- [Task prompt]: Copy each line of the data beneath in which the word "recensioni" appears.

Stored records
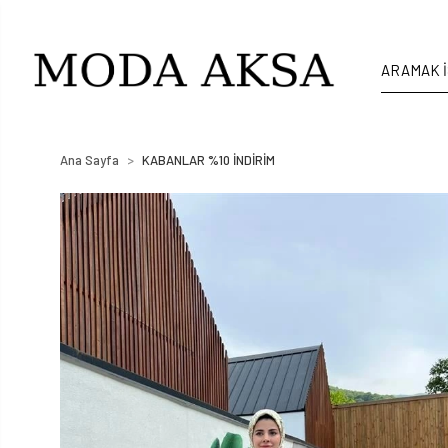
Ana Sayfa
KABANLAR %10 İNDİRİM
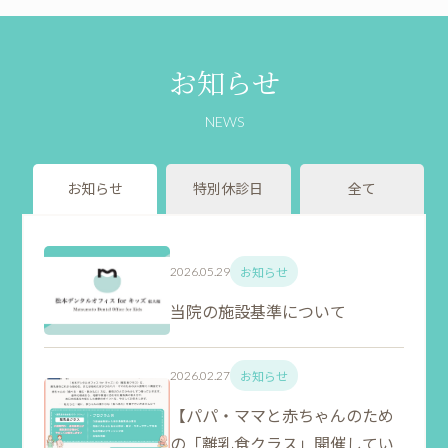
お知らせ
NEWS
お知らせ
特別休診日
全て
お知らせ
2026.05.29
当院の施設基準について
お知らせ
2026.02.27
【パパ・ママと赤ちゃんのため
の「離乳食クラス」開催してい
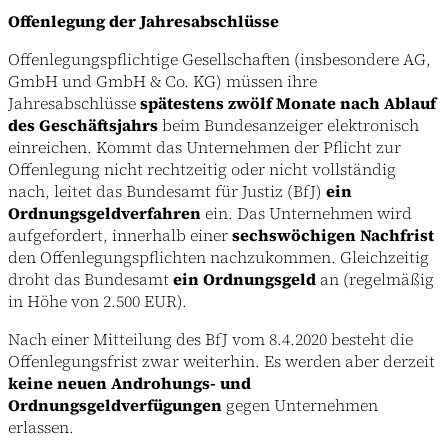
Offenlegung der Jahresabschlüsse
Offenlegungspflichtige Gesellschaften (insbesondere AG,
GmbH und GmbH & Co. KG) müssen ihre
Jahresabschlüsse
spätestens zwölf Monate nach Ablauf
des Geschäftsjahrs
beim Bundesanzeiger elektronisch
einreichen. Kommt das Unternehmen der Pflicht zur
Offenlegung nicht rechtzeitig oder nicht vollständig
nach, leitet das Bundesamt für Justiz (BfJ)
ein
Ordnungsgeldverfahren
ein. Das Unternehmen wird
aufgefordert, innerhalb einer
sechswöchigen Nachfrist
den Offenlegungspflichten nachzukommen. Gleichzeitig
droht das Bundesamt
ein Ordnungsgeld
an (regelmäßig
in Höhe von 2.500 EUR).
Nach einer Mitteilung des BfJ vom 8.4.2020 besteht die
Offenlegungsfrist zwar weiterhin. Es werden aber derzeit
keine neuen Androhungs- und
Ordnungsgeldverfügungen
gegen Unternehmen
erlassen.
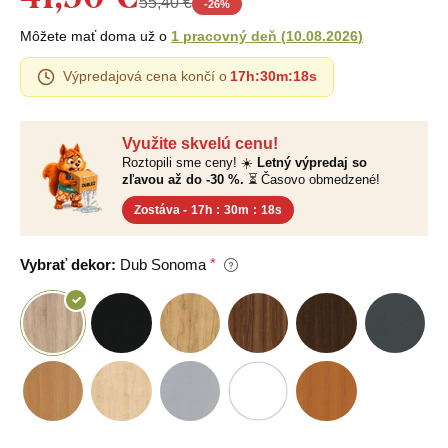
55,40 €
-
26
%
Môžete mať doma už o
1 pracovný deň
(
10.08.2026
)
Výpredajová cena končí o
17h
:
30m
:
17s
Využite skvelú cenu!
Roztopili sme ceny! ☀️
Letný výpredaj so
zľavou až do -30 %.
⏳ Časovo obmedzené!
Zostáva -
17h
:
30m
:
17s
Vybrať dekor:
Dub Sonoma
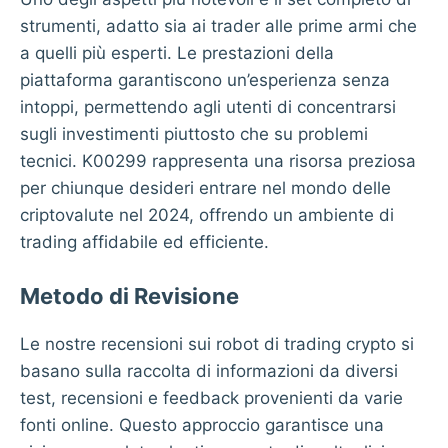
strumenti, adatto sia ai trader alle prime armi che
a quelli più esperti. Le prestazioni della
piattaforma garantiscono un’esperienza senza
intoppi, permettendo agli utenti di concentrarsi
sugli investimenti piuttosto che su problemi
tecnici. K00299 rappresenta una risorsa preziosa
per chiunque desideri entrare nel mondo delle
criptovalute nel 2024, offrendo un ambiente di
trading affidabile ed efficiente.
Metodo di Revisione
Le nostre recensioni sui robot di trading crypto si
basano sulla raccolta di informazioni da diversi
test, recensioni e feedback provenienti da varie
fonti online. Questo approccio garantisce una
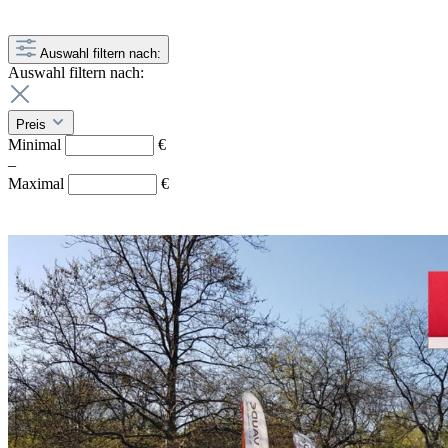
Auswahl filtern nach:
Auswahl filtern nach:
Preis
Minimal
€
–
Maximal
€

- [Answer to this exercise]:
Le nostre recensioni sui robot di trading crypto si
test, recensioni e feedback provenienti da varie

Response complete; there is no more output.